Pour Gaza, Rania paie le prix du sang

Alors que les raids aériens de l’armée israélienne se poursuivent contre des installations du Hamas, et que le bilan des victimes dans le bande de Gaza se situe aux alentours de 370 morts, les médias jordaniens ont fait parvenir jusqu’à nous une image assez curieuse : la reine Rania de Jordanie en train de donner son propre sang, à l’hôpital militaire Al-Hussein d’Amman, dans le cadre d’une opération humanitaire en faveur des Palestiniens. La reine, qui est d’origine palestinienne, a d’ailleurs déclaré : « ce serait une honte de se limiter à exprimer sa sympathie avec le peuple de Gaza, car ils n’ont pas besoin qu’on ait pitié d’eux, ils ont besoin de nous pour agir et aider et je sais que nous pouvons faire plus ». Le roi de Jordanie Abdallah II a également fait don de son sang. Ces gouttes de sang seront certainement utiles dès lors que l’opération « plomb fondu » a déjà fait 1700 blessés. Mais ces images révèlent les nouveaux jeux de la propagande et de la communication dans le contexte proche-oriental.

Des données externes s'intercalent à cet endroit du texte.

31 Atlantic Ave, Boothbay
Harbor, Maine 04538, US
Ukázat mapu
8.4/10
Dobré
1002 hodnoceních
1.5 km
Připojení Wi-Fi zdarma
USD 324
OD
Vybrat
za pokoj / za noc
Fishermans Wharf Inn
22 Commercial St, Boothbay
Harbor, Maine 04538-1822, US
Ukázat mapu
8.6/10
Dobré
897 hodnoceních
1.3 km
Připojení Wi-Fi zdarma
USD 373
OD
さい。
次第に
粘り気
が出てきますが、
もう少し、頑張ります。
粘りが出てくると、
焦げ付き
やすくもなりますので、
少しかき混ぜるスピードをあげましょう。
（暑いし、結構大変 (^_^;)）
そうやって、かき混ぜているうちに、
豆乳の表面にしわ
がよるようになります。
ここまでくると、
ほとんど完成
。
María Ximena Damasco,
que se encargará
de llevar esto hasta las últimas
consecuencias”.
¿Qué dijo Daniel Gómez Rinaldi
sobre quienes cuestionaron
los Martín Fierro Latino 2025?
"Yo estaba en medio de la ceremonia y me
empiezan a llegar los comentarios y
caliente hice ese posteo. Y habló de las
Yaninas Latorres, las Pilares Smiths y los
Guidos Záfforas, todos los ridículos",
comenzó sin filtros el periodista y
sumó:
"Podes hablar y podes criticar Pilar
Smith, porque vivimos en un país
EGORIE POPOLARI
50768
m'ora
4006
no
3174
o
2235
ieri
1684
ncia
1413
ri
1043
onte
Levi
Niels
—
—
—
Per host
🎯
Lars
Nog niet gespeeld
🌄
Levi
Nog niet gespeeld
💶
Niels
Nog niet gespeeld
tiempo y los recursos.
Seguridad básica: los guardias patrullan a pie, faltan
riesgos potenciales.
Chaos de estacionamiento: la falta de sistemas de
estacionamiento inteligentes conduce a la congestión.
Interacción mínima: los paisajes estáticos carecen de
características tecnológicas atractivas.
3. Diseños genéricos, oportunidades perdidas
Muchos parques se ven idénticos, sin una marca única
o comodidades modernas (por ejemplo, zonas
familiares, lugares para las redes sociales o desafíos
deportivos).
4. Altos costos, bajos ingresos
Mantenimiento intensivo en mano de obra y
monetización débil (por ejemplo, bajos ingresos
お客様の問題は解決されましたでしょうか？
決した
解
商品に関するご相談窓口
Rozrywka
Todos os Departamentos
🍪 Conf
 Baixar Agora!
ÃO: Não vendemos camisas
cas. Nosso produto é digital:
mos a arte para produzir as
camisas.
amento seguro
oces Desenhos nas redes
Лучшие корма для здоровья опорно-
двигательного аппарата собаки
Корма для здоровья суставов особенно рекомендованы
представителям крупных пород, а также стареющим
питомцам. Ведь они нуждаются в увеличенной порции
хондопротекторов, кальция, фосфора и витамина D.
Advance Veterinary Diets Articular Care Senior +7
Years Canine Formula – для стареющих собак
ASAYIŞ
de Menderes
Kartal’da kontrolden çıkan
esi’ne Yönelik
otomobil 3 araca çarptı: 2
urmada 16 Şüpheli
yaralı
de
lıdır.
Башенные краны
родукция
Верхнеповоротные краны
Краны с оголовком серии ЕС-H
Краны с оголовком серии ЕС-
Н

En 2006, quatre ans plus tard, la très people Rania répondait aux questions de l’écrivain(e) Irène Frain dans Paris-Match, alors qu’elle participait au glorieux « Forum des femmes » de Deauville. Pensez-donc, la presse tenait enfin une élégante et belle jet-setteuse du monde arabe, instruite, non-voilée, défendant la veuve et l’orphelin, et tellement solidaire avec les populations palestiniennes opprimées. Autant dire que Rania était parfaitement calibrée pour être une « ambassadrice de charme » du monde arabe auprès de l’Occident. « Le week-end, écrit Irène Frain, Rania et le roi Abdallah adorent préparer eux-mêmes des barbecues pour leurs enfants. Le soir, quand elle n’a pas de devoirs protocolaires, la reine redevient une « simple » jeune femme de son temps, captivée… par Desperate Housewives ». Un barbecue en famille, quand elle ne doit pas faire « ses devoirs »… le tout suivi d’une soirée télé. Une simple life, comme dirait la sociologue Paris Hilton. Irène Frain, dans ce style apologétique « mousse et pampre » dont elle a seule le secret de fabrication, balance : « Rien qu’à entendre ce « Rania » qui sonne déjà comme « reine », chacun, dans l’attente de ce dîner où elle doit prononcer un discours, s’est mis à rêver diadèmes et contes de fées ; et, bien entendu, s’est souvenu de Diana. » La référence est lâchée – Lady Di. On aurait pu attendre la Reine de Saba, les Mille et une nuits, Lawrence d’Arabie, Angélique marquise des anges et le sultan, tout le toutime ! Nan, à l’arrivée il reste seulement Diana, l’amante du palefrenier. Frain est vraiment sous le charme exotique de Rania : « Grâce désarmante, sourire malicieux à la Julia Roberts, cette fille pourrait aisément damer le pion aux plus beaux mannequins du monde. Comment croire qu’elle a 36 ans et qu’elle a mis au monde quatre enfants ? Mais on n’a encore rien vu. » Ok. Bon, arrêtons tout net de nous moquer du style impardonnable de cette femme de lettres impérissable comme des images glam glam glam du photographe new-yorkais Nigel Parry qui accompagnent l’article. Rania y ressemble à une mauvaise doublure de Julia Roberts, à une Californienne aisée se pavanant en sa luxueuse villa de Palm Beach. On en oublierait presque qu’elle a été classée 82ème femme la plus influente du monde, par le magazine Forbes en 2007… devant Luisa Diogo, inconnue présidente du Mozambique, mais derrière Maureen Chiquet, mal connue directrice générale de Chanel…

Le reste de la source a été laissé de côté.